§ **THE PROBLEM**
Return only the lines running from the first line of the listing through the one with "The height and", unchanged.

§ **PROVIDED ENTRIES**

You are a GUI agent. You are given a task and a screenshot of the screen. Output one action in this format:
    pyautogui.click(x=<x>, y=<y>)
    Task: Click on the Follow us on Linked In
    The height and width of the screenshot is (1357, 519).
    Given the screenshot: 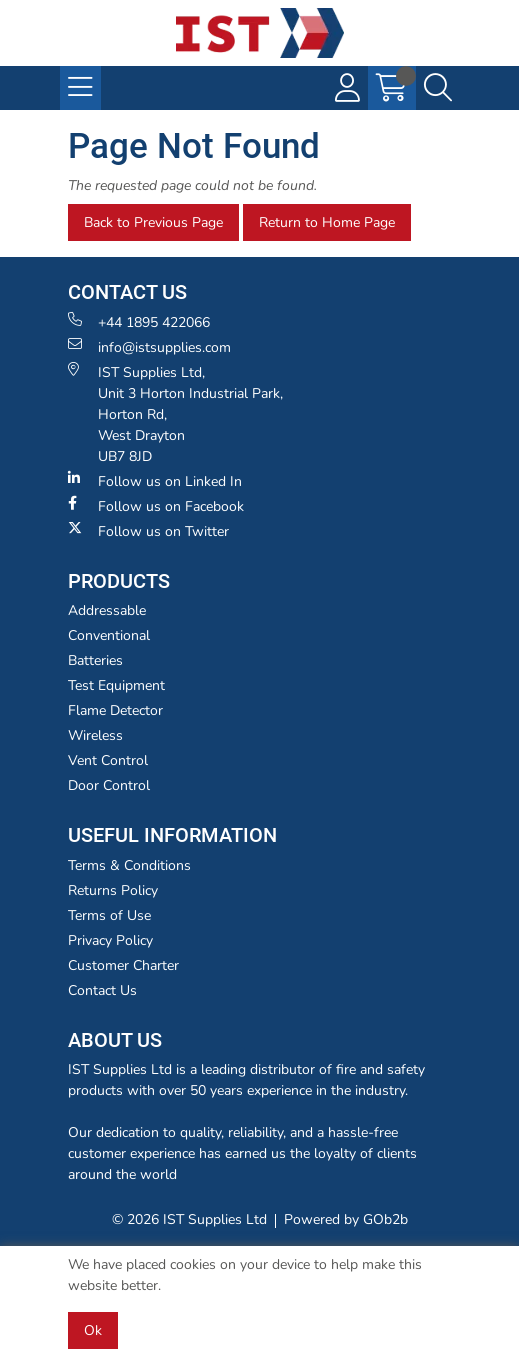 What is the action you would take?
    pyautogui.click(x=155, y=481)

§ **SOLVED PROBLEM**
You are a GUI agent. You are given a task and a screenshot of the screen. Output one action in this format:
    pyautogui.click(x=<x>, y=<y>)
    Task: Click on the Follow us on Linked In
    The height and width of the screenshot is (1357, 519).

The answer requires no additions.